In some cases, doctors have advised women with life-threatening pregnancies to “bleed out in their cars” before entering a hospital. And as Frank pointed out, if a genetic disease has been detected in a fetus, Judaism allows an abortion – when a state might not. Amniocentesis, a medical procedure used primarily in the prenatal diagnosis of genetic conditions, isn’t usually done until 10 to 12 weeks into the pregnancy.
Women come to the Jewish Fertility Foundation when they have difficulties with pregnancies. Before Frank founded the organization, she lived in Israel where in vitro fertilization is essentially free. Her first two children resulted from IVF there.
In the U.S., just one cycle of IVF treatment – that may or may not result in pregnancy – costs about $20,000. Health insurance generally doesn’t cover the costs, but the Foundation provides up to two IVF grants up to $10,000, explained Kayla Heering, JFF national program director.

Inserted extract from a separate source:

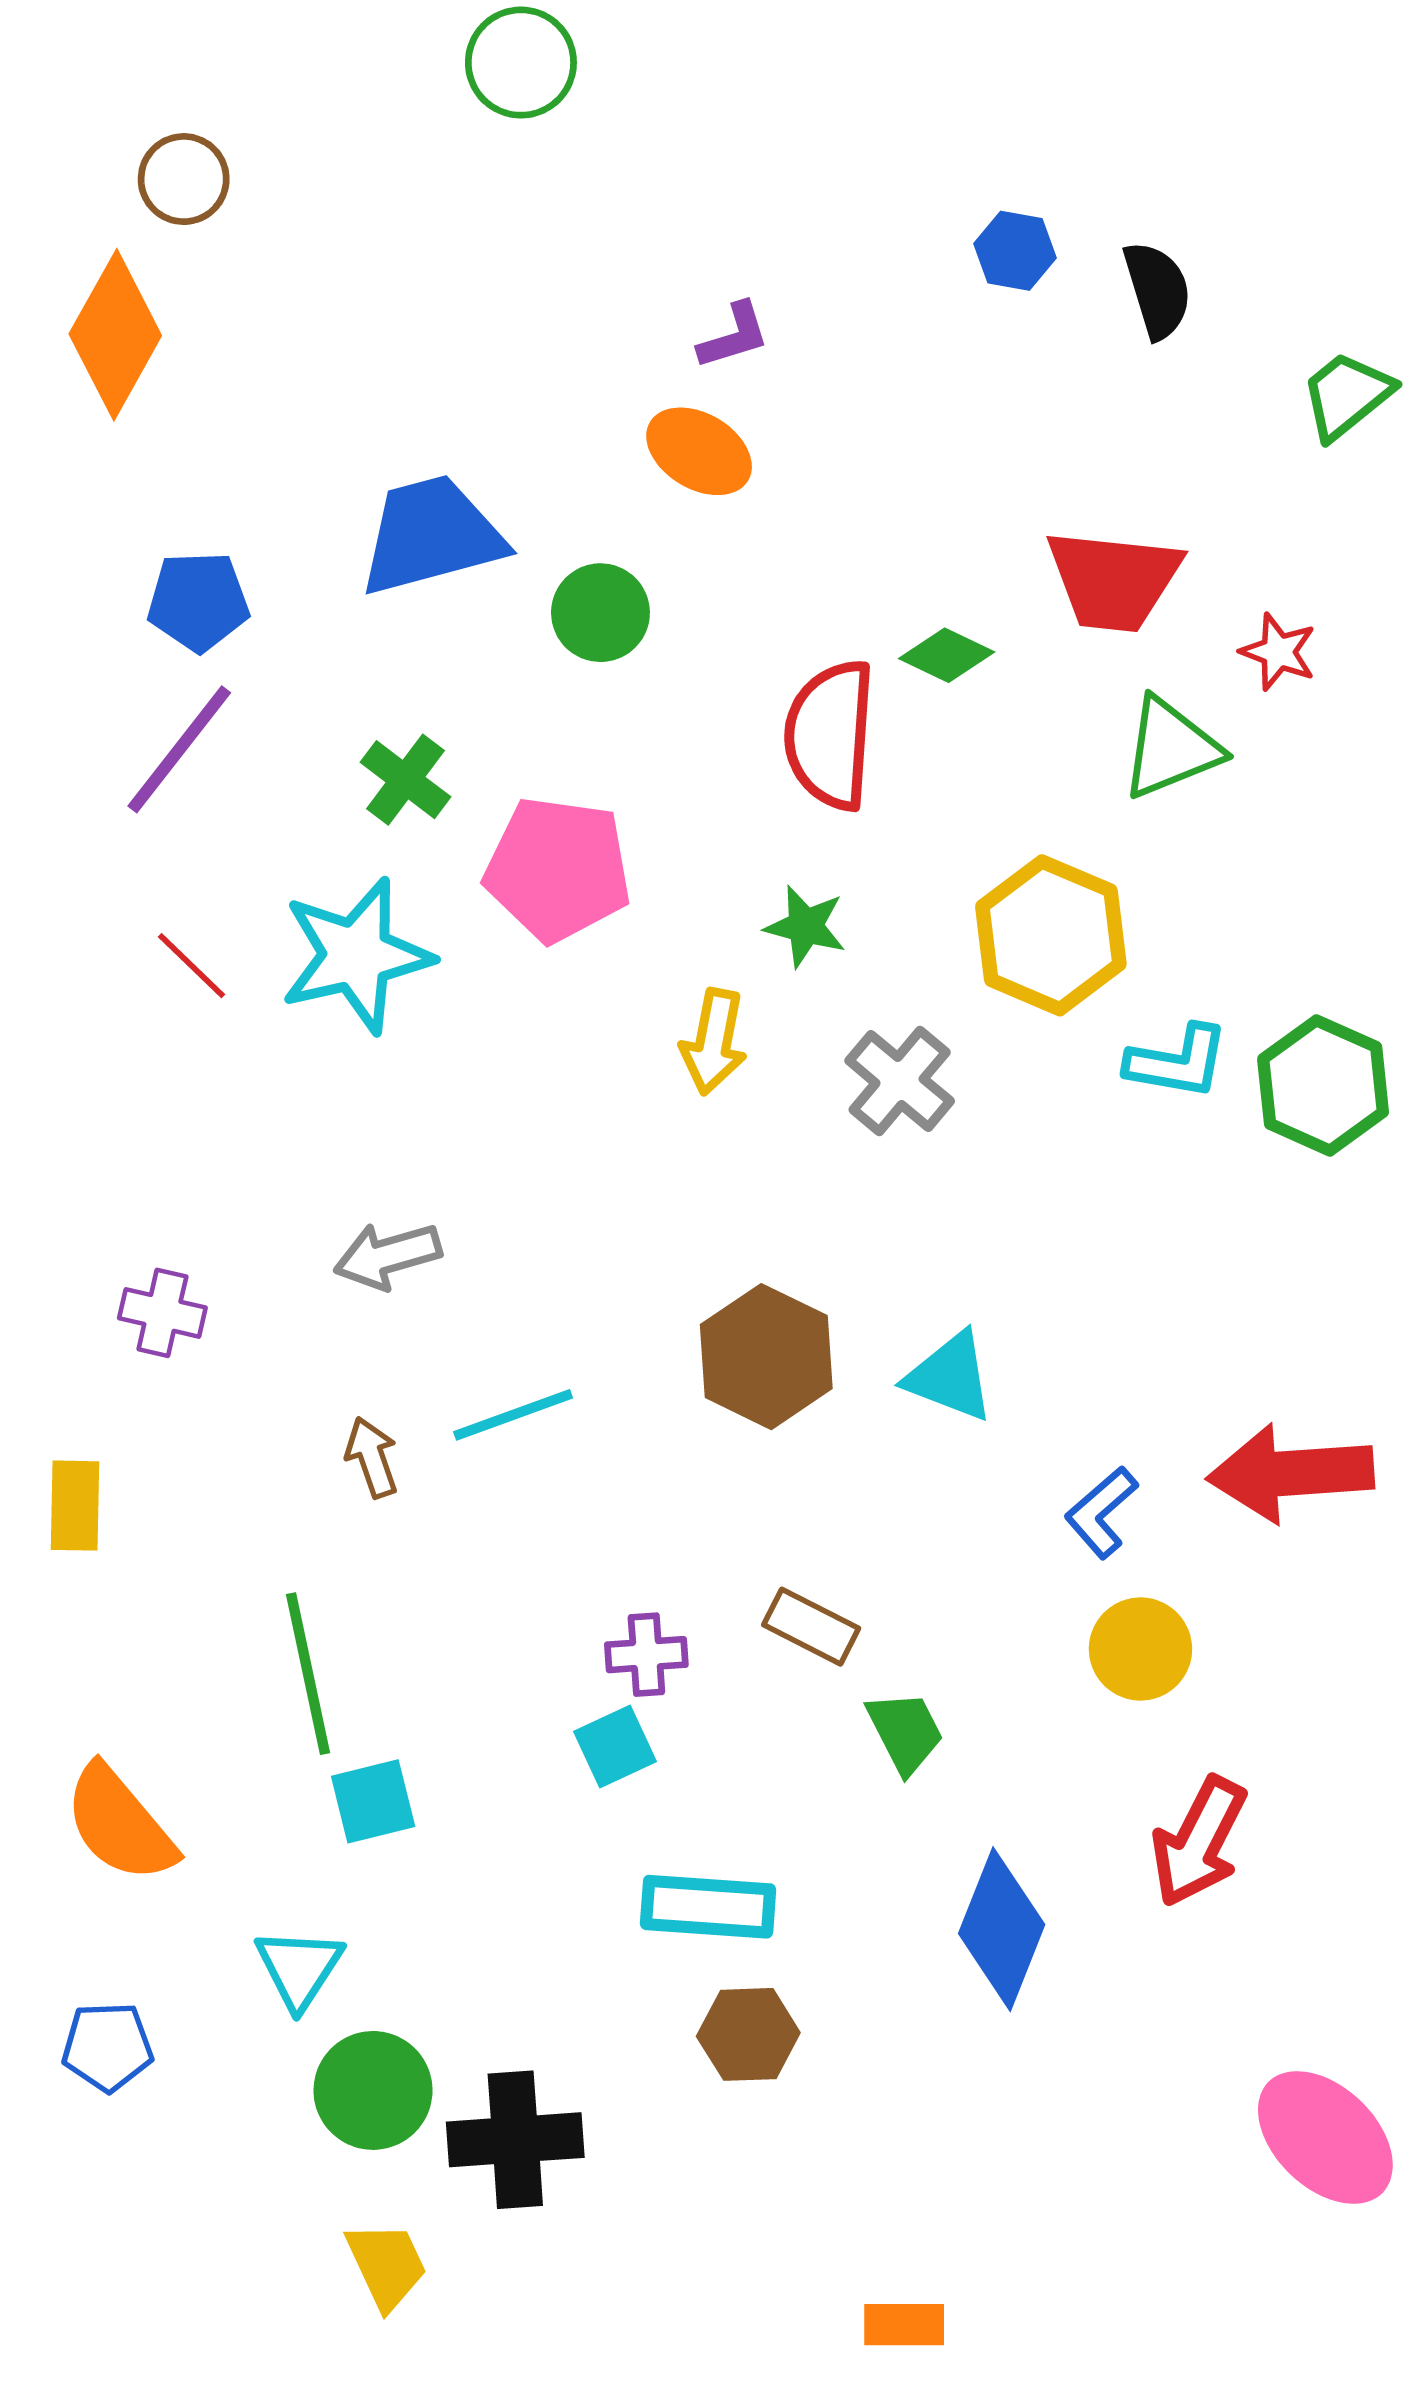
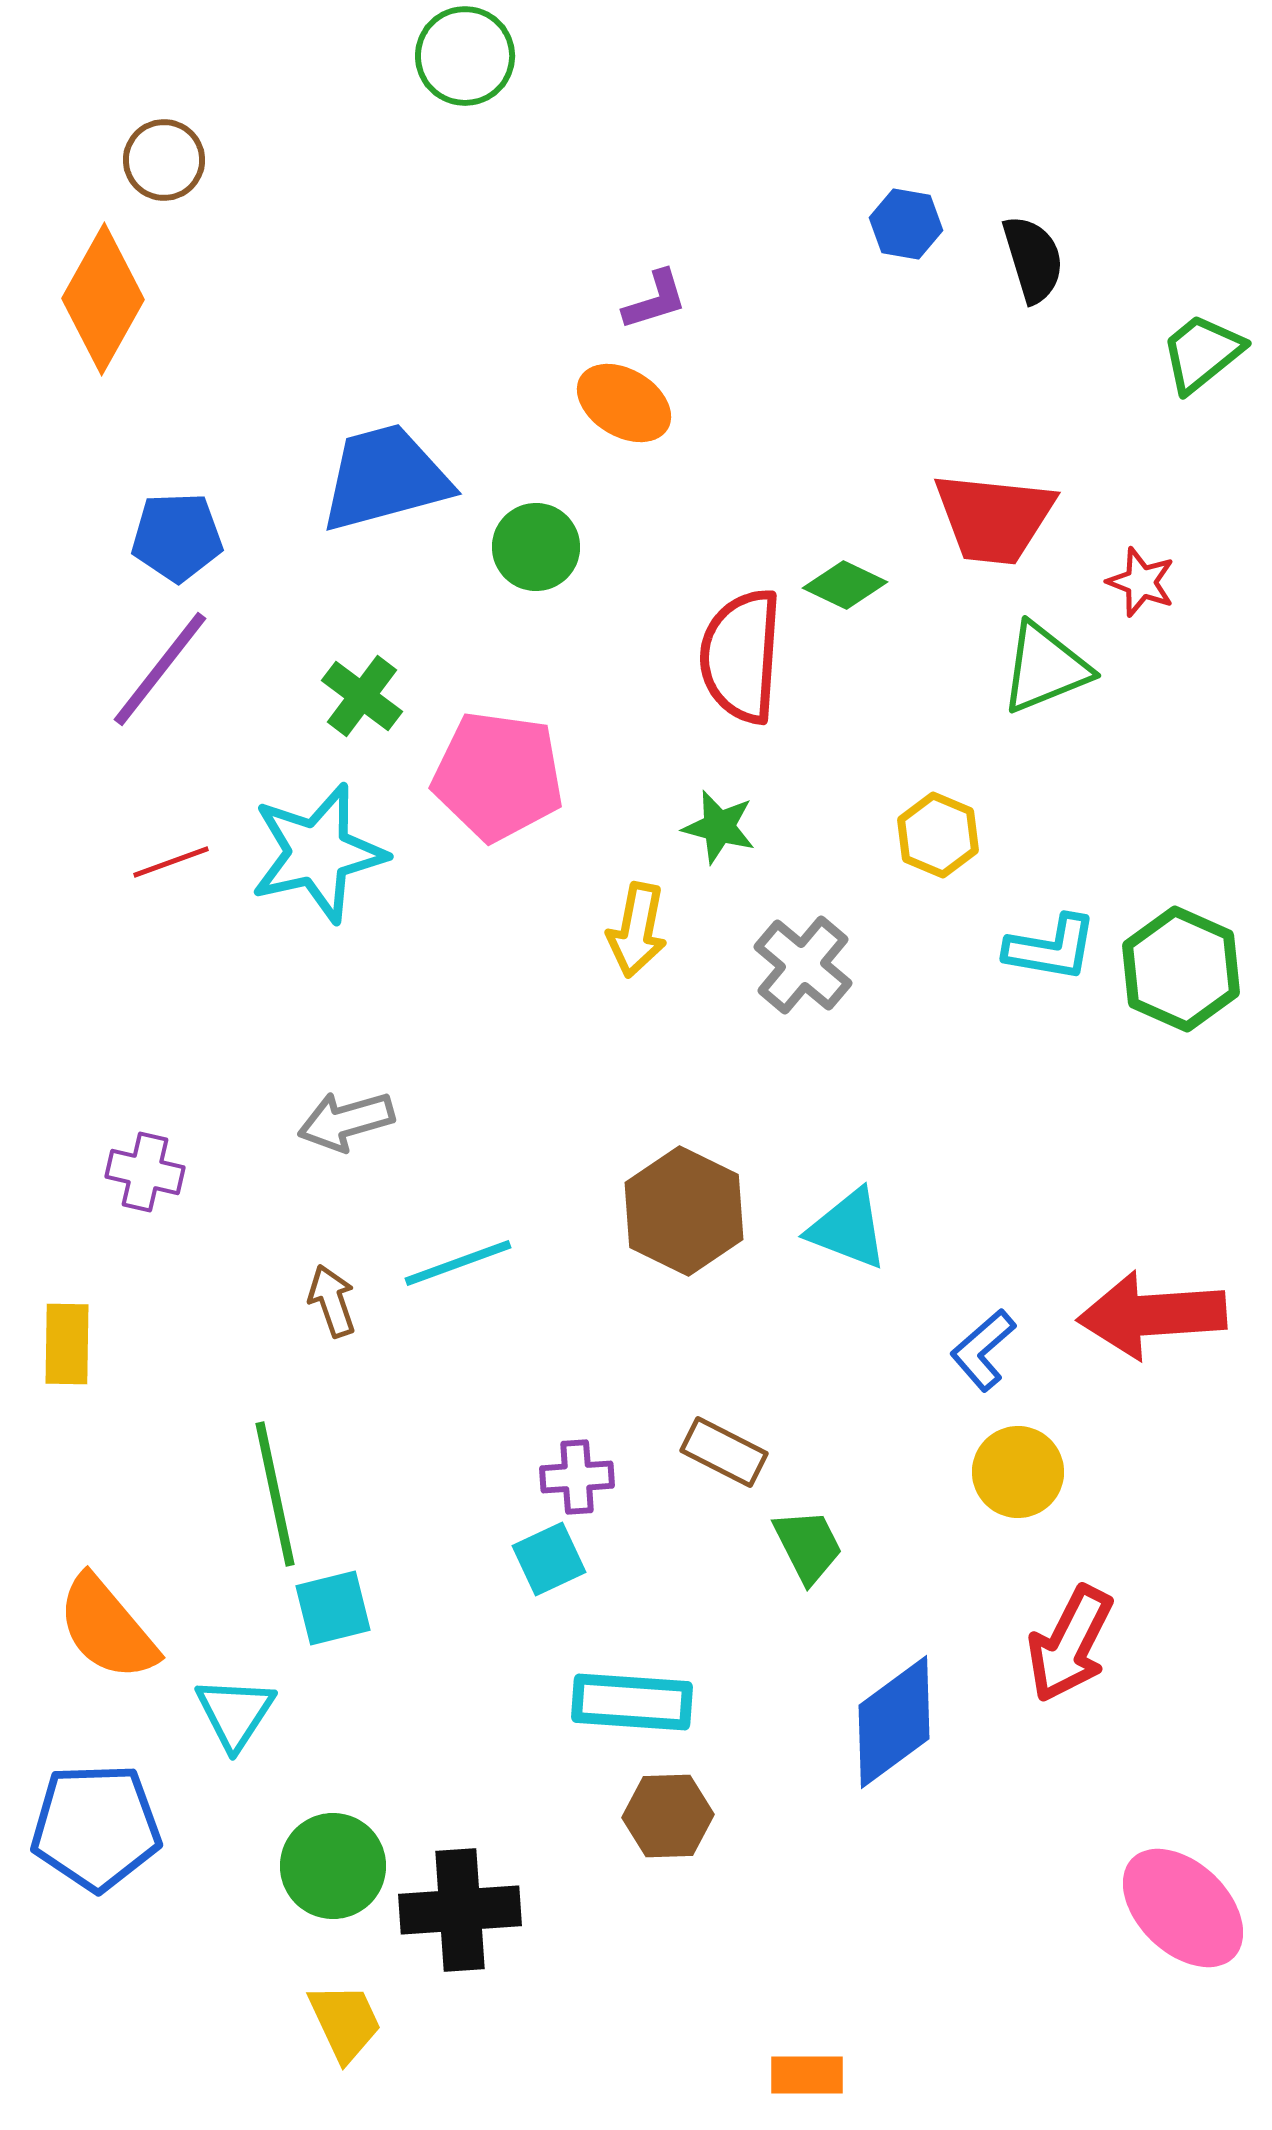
yellow hexagon: (1051, 935) -> (938, 835), size x0.6
red line: (192, 966) -> (171, 862), turned -64
blue diamond: (1002, 1929) -> (894, 1722), turned 32
cyan triangle: (299, 1968) -> (235, 1713), moved
blue pentagon: (107, 2047) -> (96, 1827), size x1.6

A less expensive treatment that enables pregnancy is intrauterine insemination, which can cost anywhere from $1,500 to $3,000. Grants of up to $1,000 are provided by JFF for these less invasive treatments.
Another complication of the new anti-abortion laws involves the extra embryos which are often frozen for possible use if the implanted embryo or two doesn’t result in pregnancy. Years later, a woman may no longer be interested in implantation of those embryos, but what can be done with them if destroying them might break the law?
“Some lawyers have advised us to move frozen embryos to other states,” said Frank. “We’re closely monitoring the situation. It’s not just about abortion.”
Heering points to the importance of the infertility support groups that JFF sponsors. Now there’s a peer-to-peer group for LGBTQ members. “There are now a lot of single moms by choice. As long as one of the partners is Jewish,” JFF grants are available. “We’ve taken away the requirement for a medical infertility diagnosis.”
One of JFF’s partnering organizations is J Screen. “Our families get free genetic testing” through J Screen, said Heering.
JFF launched the annual festival “to connect JFF alumni families and pass off the baton to other Jewish groups such as PJ Library, Honeymoon Israel, Jewish Kids Group, MACoM, SOJOURN, In the City Camps, schools such as Atlanta Jewish Academy and the Epstein School, and 18 Doors, which is an Atlanta non-profit serving interfaith families. Heering said the attendees were very diverse, “from all religious backgrounds.”
“This event was a testament to the power of community and the shared joy of celebrating our High Holidays together,” said Debra Meyer, a JFF board member.
“We are deeply grateful for the support of our 14 dedicated community partners and the overwhelming response from our attendees.”
Heering said the annual festival will be scheduled in 2024 again before the High Holidays.